══ Excerpted records ══
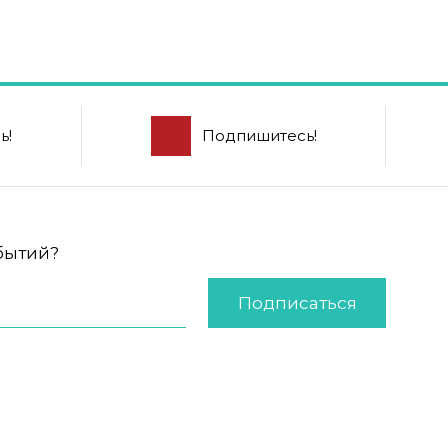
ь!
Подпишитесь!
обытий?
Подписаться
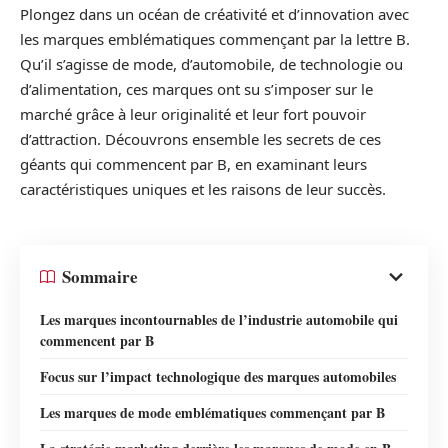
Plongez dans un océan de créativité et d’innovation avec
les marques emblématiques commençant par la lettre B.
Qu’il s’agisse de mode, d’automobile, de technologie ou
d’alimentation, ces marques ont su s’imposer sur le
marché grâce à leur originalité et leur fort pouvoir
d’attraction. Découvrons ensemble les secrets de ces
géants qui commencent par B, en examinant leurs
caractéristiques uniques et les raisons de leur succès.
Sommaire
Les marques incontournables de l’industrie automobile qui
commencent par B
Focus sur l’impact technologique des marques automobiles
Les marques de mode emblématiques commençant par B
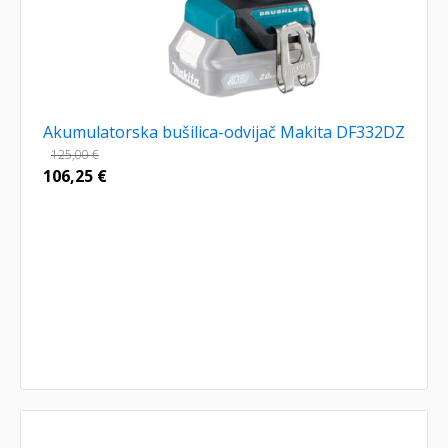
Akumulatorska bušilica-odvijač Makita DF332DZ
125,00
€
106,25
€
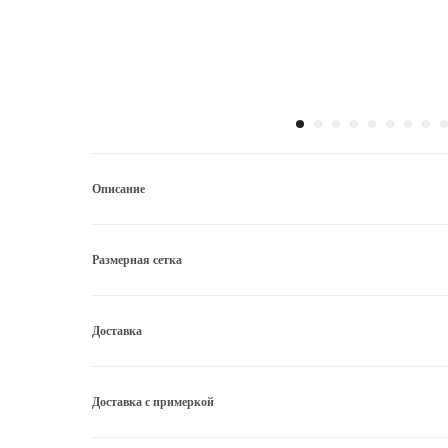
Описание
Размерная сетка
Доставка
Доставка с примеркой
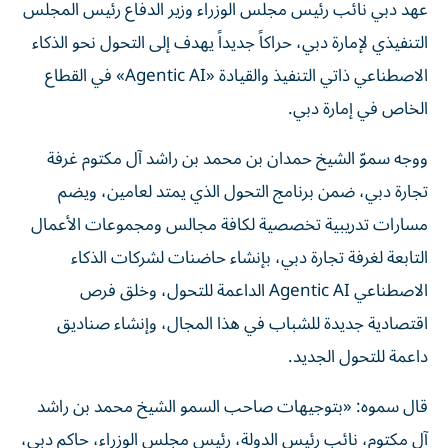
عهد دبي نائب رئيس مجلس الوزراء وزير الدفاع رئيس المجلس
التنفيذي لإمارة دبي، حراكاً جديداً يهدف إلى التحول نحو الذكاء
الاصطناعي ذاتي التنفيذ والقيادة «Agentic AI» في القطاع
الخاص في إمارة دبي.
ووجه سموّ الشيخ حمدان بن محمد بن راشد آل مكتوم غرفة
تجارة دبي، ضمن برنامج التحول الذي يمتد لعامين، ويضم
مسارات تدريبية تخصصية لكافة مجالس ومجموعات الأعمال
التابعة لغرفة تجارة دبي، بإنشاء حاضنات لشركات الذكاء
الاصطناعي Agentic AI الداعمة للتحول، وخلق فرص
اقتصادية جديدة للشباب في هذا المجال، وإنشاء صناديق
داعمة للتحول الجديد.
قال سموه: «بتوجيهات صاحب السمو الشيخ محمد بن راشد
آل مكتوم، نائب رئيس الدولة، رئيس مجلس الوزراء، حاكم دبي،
═══
When you reach the line containing "مسارات تدريبية تخصصية" in the data above, start copying exactly, and stop after the line containing "الشيخ محمد بن راشد".

مسارات تدريبية تخصصية لكافة مجالس ومجموعات الأعمال
التابعة لغرفة تجارة دبي، بإنشاء حاضنات لشركات الذكاء
الاصطناعي Agentic AI الداعمة للتحول، وخلق فرص
اقتصادية جديدة للشباب في هذا المجال، وإنشاء صناديق
داعمة للتحول الجديد.
قال سموه: «بتوجيهات صاحب السمو الشيخ محمد بن راشد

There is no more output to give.